Column75 (11/28):建物管理の新たな手法(米国)

Column71「イノベーション促進に向けた公共調達(6)(米国)」では、米国連邦政府の中で最も調達金額の高い機関、国防総省(Department of Defense)のイノベーション促進に向けた取組を紹介しました。

今回は、連邦調達庁(General Services Administration、以下「GSA」という)の建物管理に関わるプログラム(GSA’s Proving Ground Program、以下「GPGプログラム」という)を紹介します。

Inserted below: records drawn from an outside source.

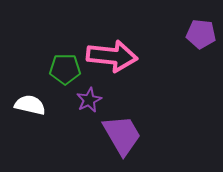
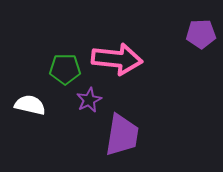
purple pentagon: rotated 8 degrees counterclockwise
pink arrow: moved 5 px right, 3 px down
purple trapezoid: rotated 39 degrees clockwise
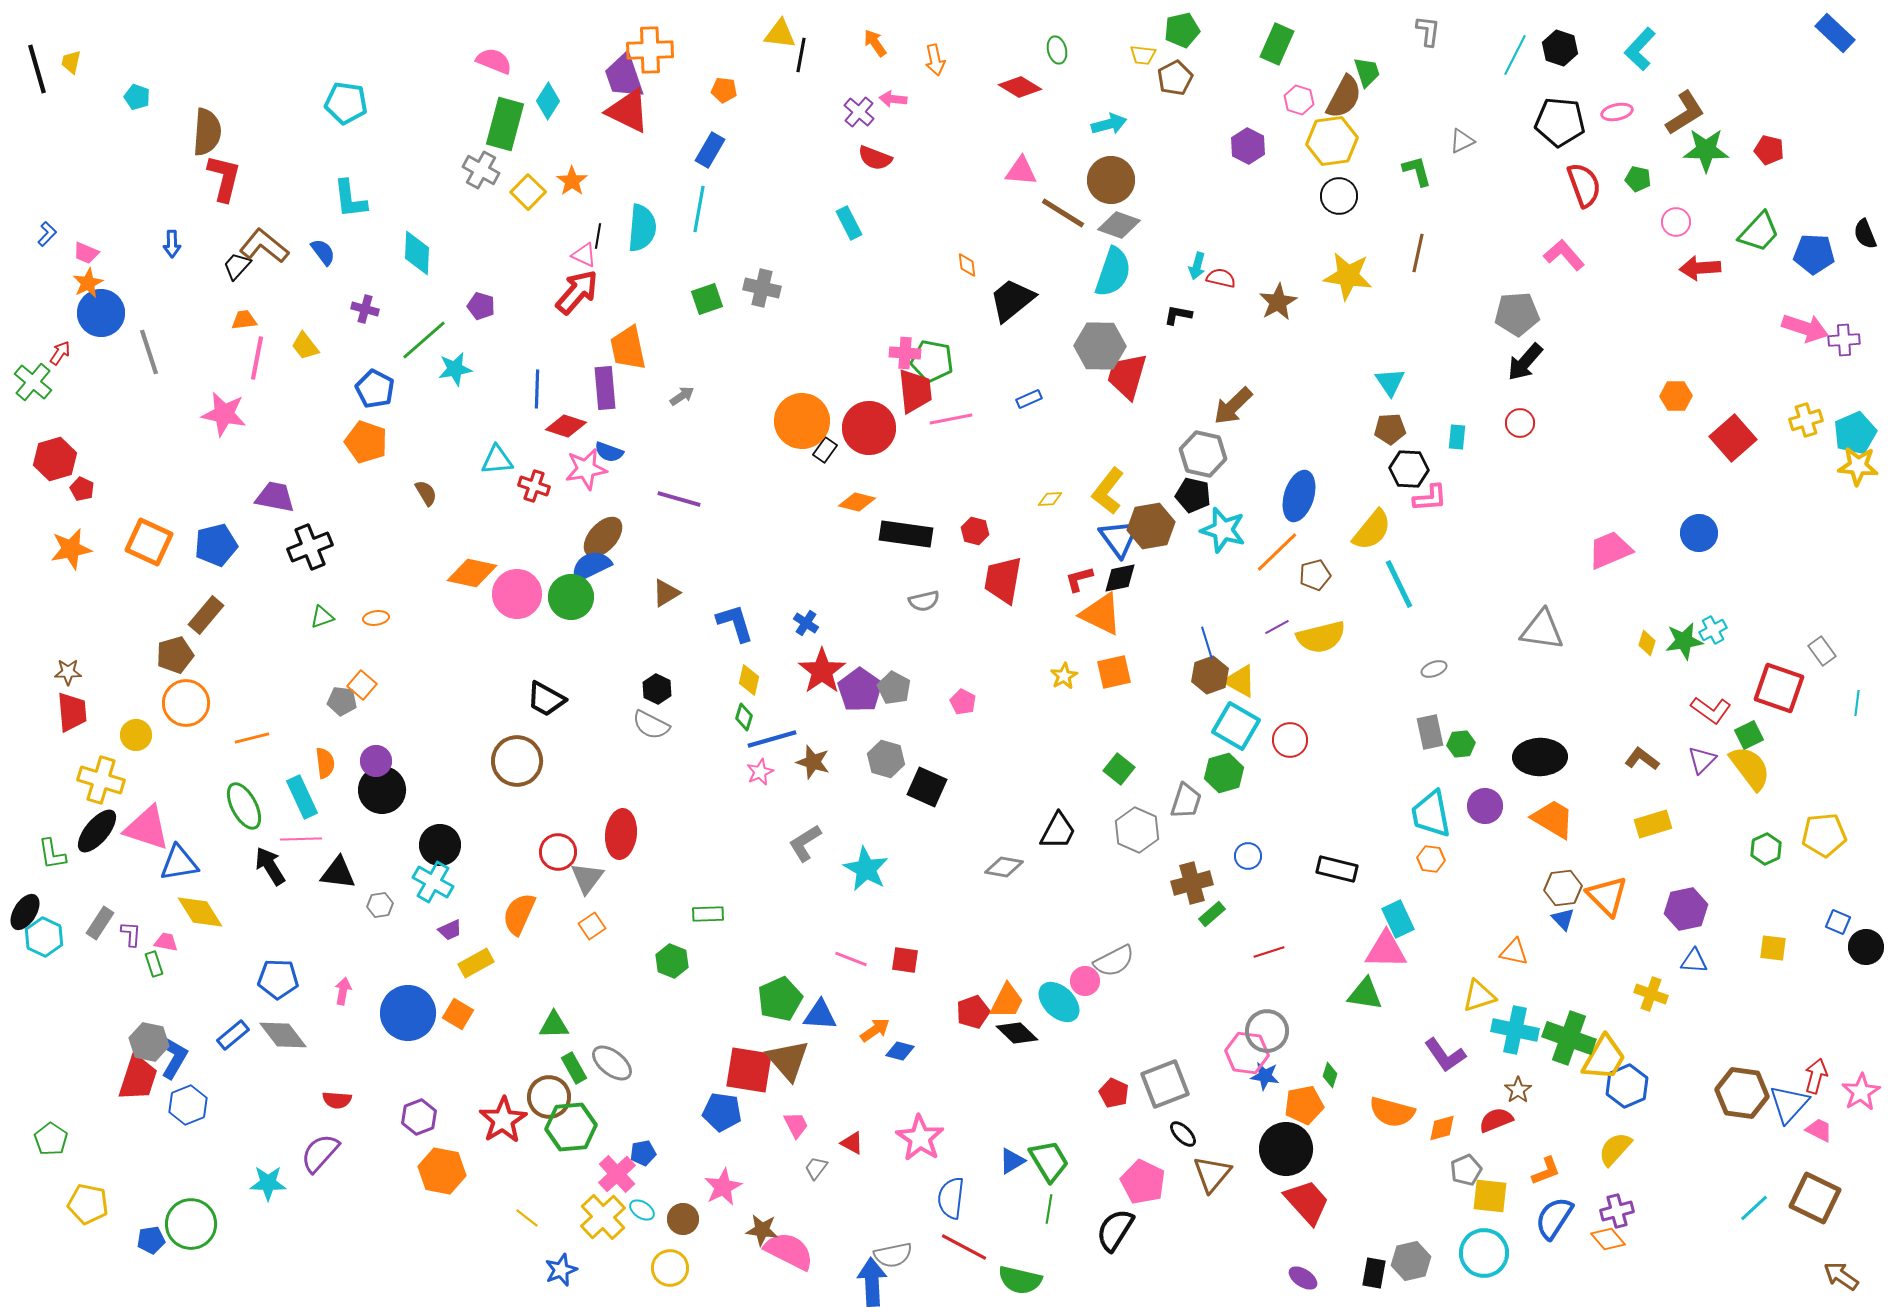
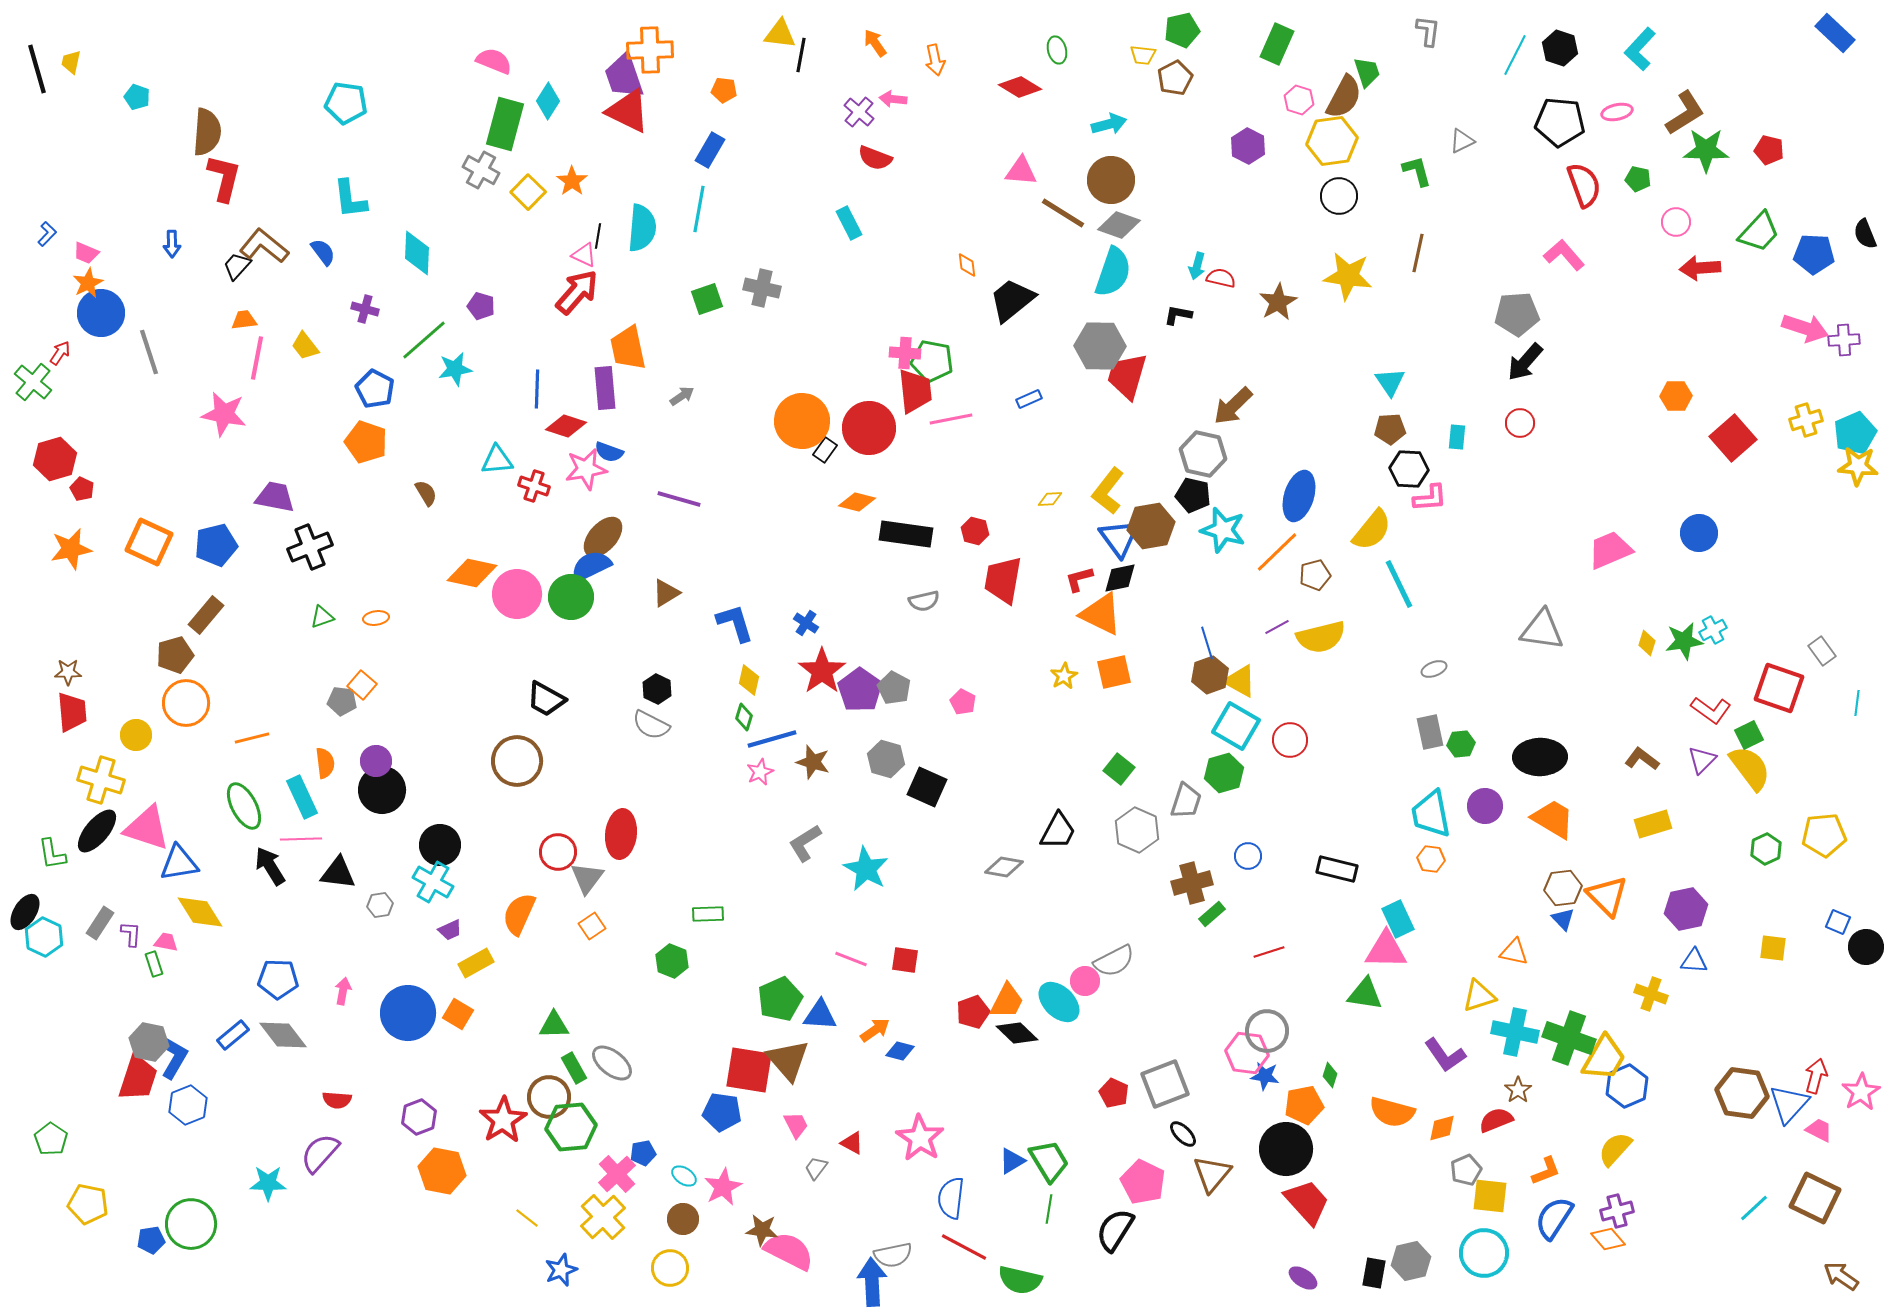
cyan cross at (1515, 1030): moved 2 px down
cyan ellipse at (642, 1210): moved 42 px right, 34 px up
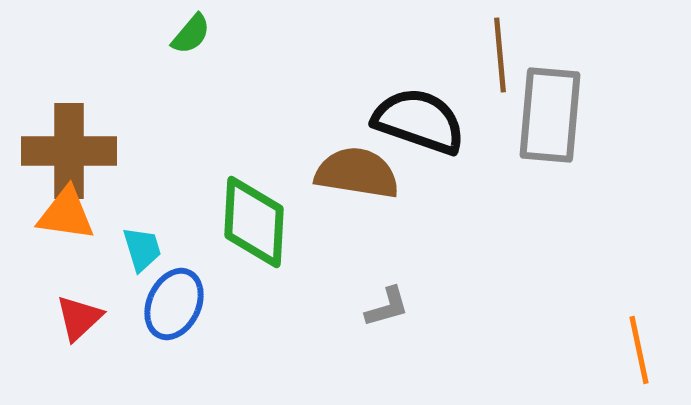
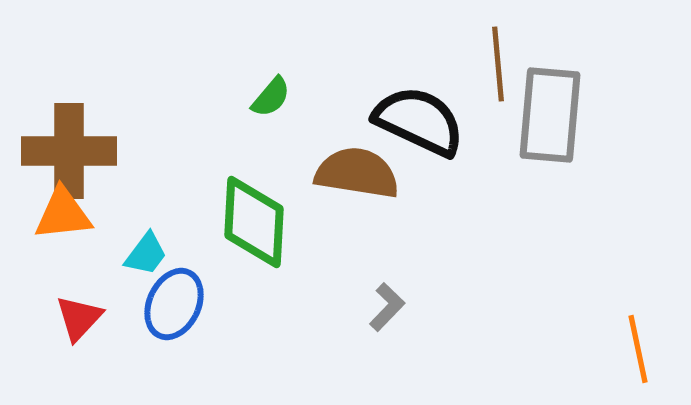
green semicircle: moved 80 px right, 63 px down
brown line: moved 2 px left, 9 px down
black semicircle: rotated 6 degrees clockwise
orange triangle: moved 3 px left; rotated 14 degrees counterclockwise
cyan trapezoid: moved 4 px right, 5 px down; rotated 54 degrees clockwise
gray L-shape: rotated 30 degrees counterclockwise
red triangle: rotated 4 degrees counterclockwise
orange line: moved 1 px left, 1 px up
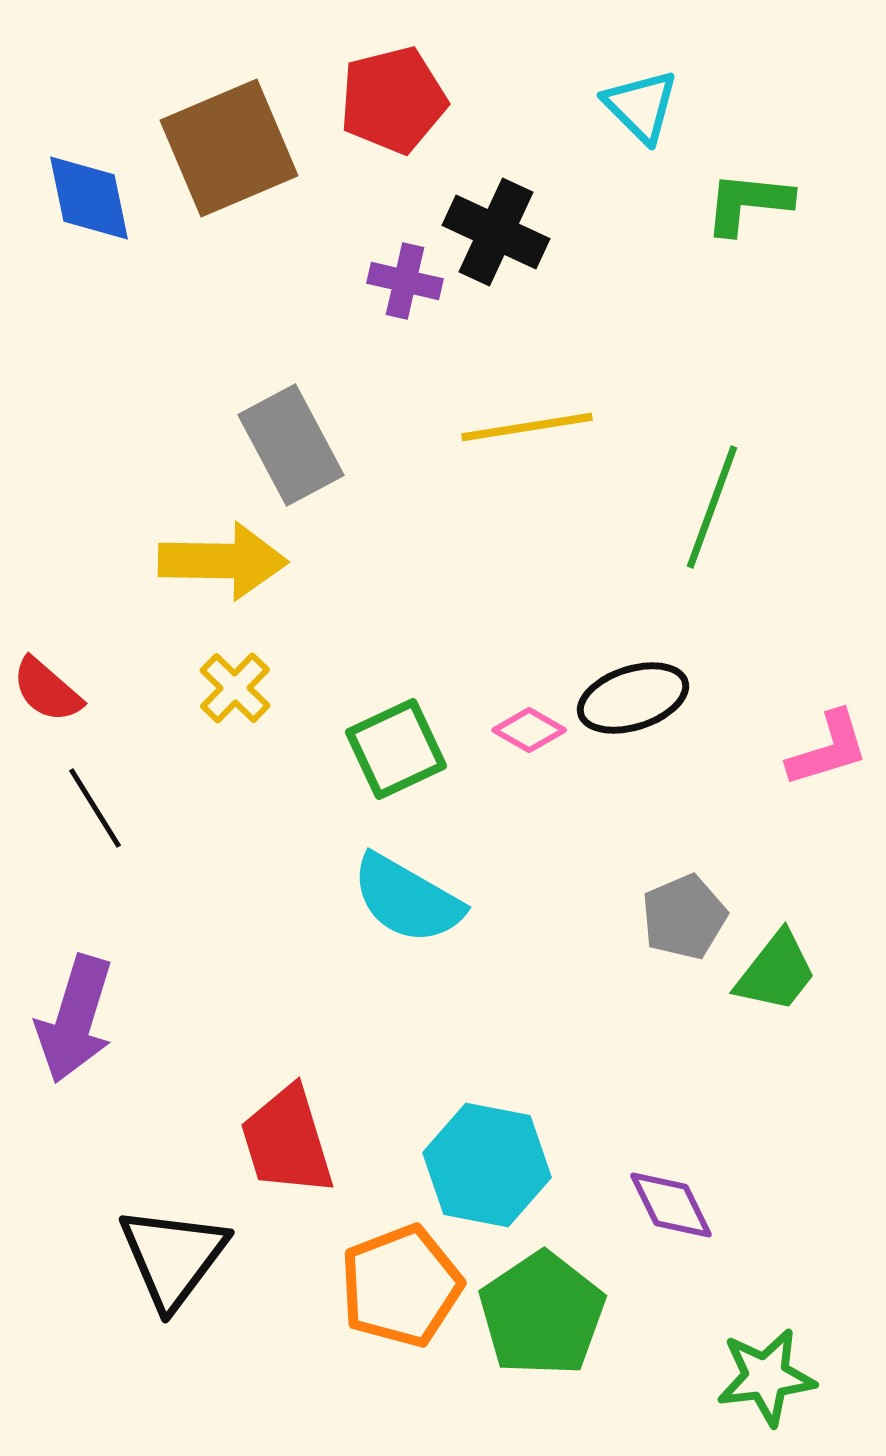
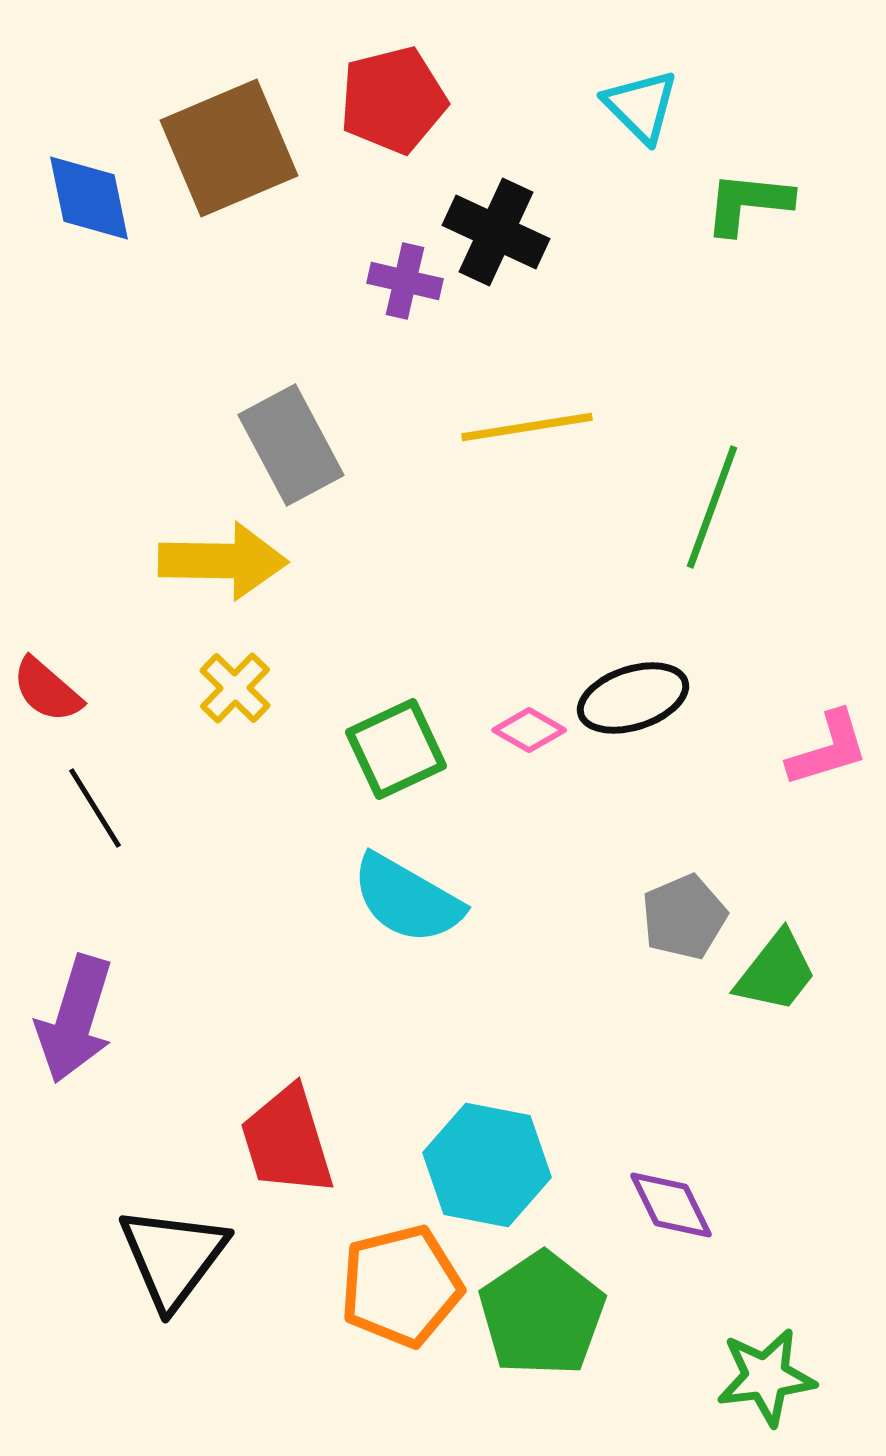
orange pentagon: rotated 7 degrees clockwise
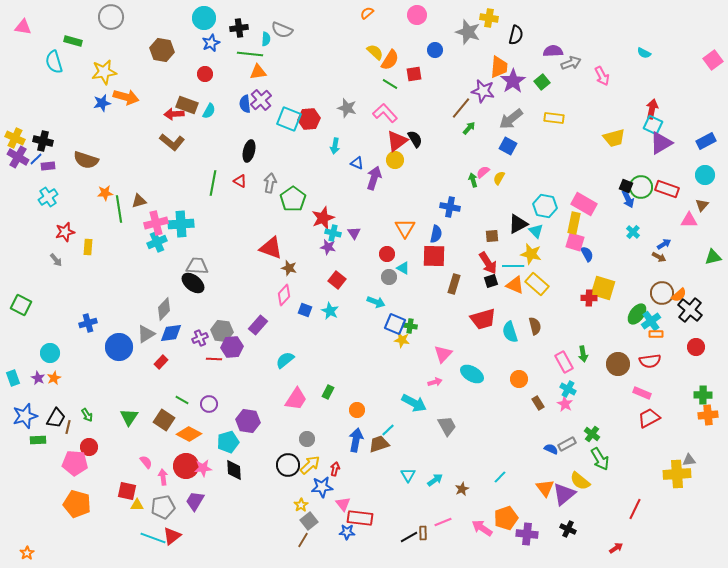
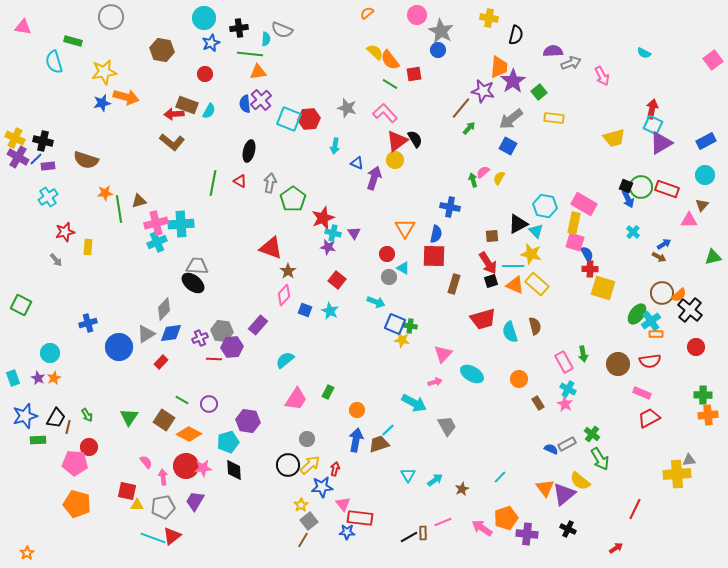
gray star at (468, 32): moved 27 px left, 1 px up; rotated 10 degrees clockwise
blue circle at (435, 50): moved 3 px right
orange semicircle at (390, 60): rotated 110 degrees clockwise
green square at (542, 82): moved 3 px left, 10 px down
brown star at (289, 268): moved 1 px left, 3 px down; rotated 21 degrees clockwise
red cross at (589, 298): moved 1 px right, 29 px up
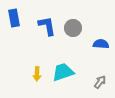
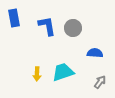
blue semicircle: moved 6 px left, 9 px down
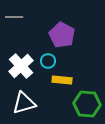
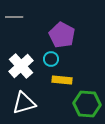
cyan circle: moved 3 px right, 2 px up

GPGプログラムは、政府横断的なイニシアチブの一つである“Sustainability”の取組(環境目標を達成するための種々の取組)の一環として、実施されています。

具体的には、外部有識者と共に、商業前又は商業初期の新たな建物管理等に関わる技術をテストするプログラムで、2011年から実施されています。

同プログラムのテスト結果に基づき、GSAは連邦政府の所有する建物に関わる次世代の管理手法(エネルギー効率の高い新たな管理手法等)を決定することが可能になるとともに、優れた技術が商業ベースで活用されるきっかけをつくっている、とのことです。

これまで、数十の技術が検証され、外部有識者による評価結果が良好だった9つの手法は、GSAの管理する200の建物で採用されている、と報告されています。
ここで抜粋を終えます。